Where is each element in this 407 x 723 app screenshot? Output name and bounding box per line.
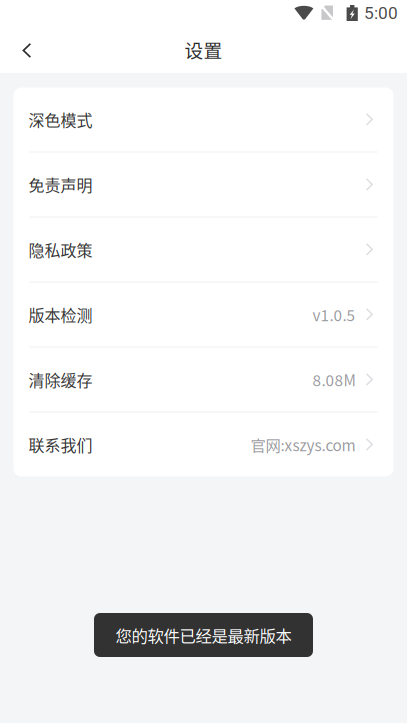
button[interactable]: 深色模式 xyxy=(14,88,394,152)
staticText: 您的软件已经是最新版本 xyxy=(116,623,292,647)
button[interactable]: 清除缓存 xyxy=(14,348,394,412)
staticText: 深色模式 xyxy=(28,108,92,131)
staticText: 清除缓存 xyxy=(28,368,92,391)
button[interactable]: 版本检测 xyxy=(14,282,394,348)
button[interactable]: 隐私政策 xyxy=(14,218,394,282)
staticText: 联系我们 xyxy=(28,433,92,456)
staticText: 8.08M xyxy=(312,368,356,391)
staticText: 官网:xszys.com xyxy=(250,433,356,456)
button[interactable]: 您的软件已经是最新版本 xyxy=(94,613,313,657)
staticText: 隐私政策 xyxy=(28,238,92,261)
staticText: 免责声明 xyxy=(28,173,92,196)
staticText: 设置 xyxy=(184,36,222,63)
button[interactable]: Back xyxy=(0,26,51,73)
button[interactable]: 免责声明 xyxy=(14,152,394,218)
button[interactable]: 联系我们 xyxy=(14,412,394,476)
staticText: 版本检测 xyxy=(28,303,92,326)
staticText: v1.0.5 xyxy=(312,303,356,326)
staticText: 5:00 xyxy=(364,3,398,23)
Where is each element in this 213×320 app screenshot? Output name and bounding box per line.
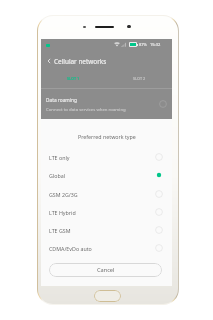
button[interactable]: SLOT 2	[106, 71, 172, 85]
staticText: Connect to data services when roaming	[46, 106, 126, 112]
staticText: Cancel	[97, 266, 115, 274]
button[interactable]: CDMA/EvDo auto	[41, 239, 172, 257]
button[interactable]: Data roaming	[41, 91, 172, 117]
button[interactable]: LTE GSM	[41, 221, 172, 239]
button[interactable]: SLOT 1	[41, 71, 106, 85]
staticText: LTE only	[49, 154, 70, 161]
button[interactable]: GSM 2G/3G	[41, 185, 172, 203]
button[interactable]: LTE only	[41, 148, 172, 166]
staticText: Cellular networks	[54, 57, 107, 66]
staticText: 15:32	[150, 42, 161, 47]
staticText: Preferred network type	[78, 133, 136, 140]
staticText: SLOT 2	[133, 76, 146, 81]
button[interactable]: Cancel	[49, 263, 162, 277]
staticText: SLOT 1	[67, 76, 80, 81]
staticText: CDMA/EvDo auto	[49, 245, 92, 252]
staticText: LTE Hybrid	[49, 209, 76, 216]
other: Data roaming toggle	[159, 100, 167, 108]
button[interactable]: LTE Hybrid	[41, 203, 172, 221]
other: Back	[46, 58, 52, 64]
staticText: Global	[49, 172, 66, 179]
staticText: 87%	[139, 42, 147, 47]
staticText: LTE GSM	[49, 227, 71, 234]
staticText: Data roaming	[46, 97, 77, 104]
button[interactable]: Back	[41, 52, 172, 70]
button[interactable]: Global	[41, 166, 172, 184]
staticText: GSM 2G/3G	[49, 191, 78, 198]
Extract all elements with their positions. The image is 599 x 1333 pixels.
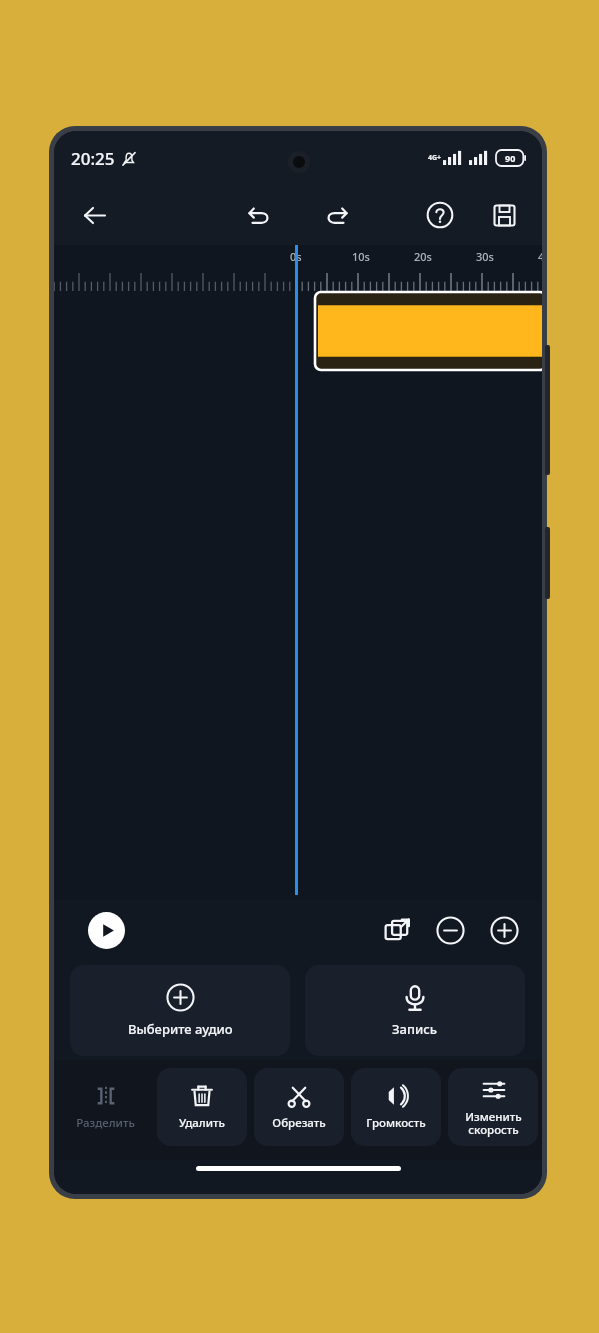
========================
- WHAT YOU NEED TO DO: Lines of the listing above that contain the word "only" must all be copied.

- RESPONSE:
staticText: LTE only	[49, 154, 70, 161]
button[interactable]: LTE only	[41, 148, 172, 166]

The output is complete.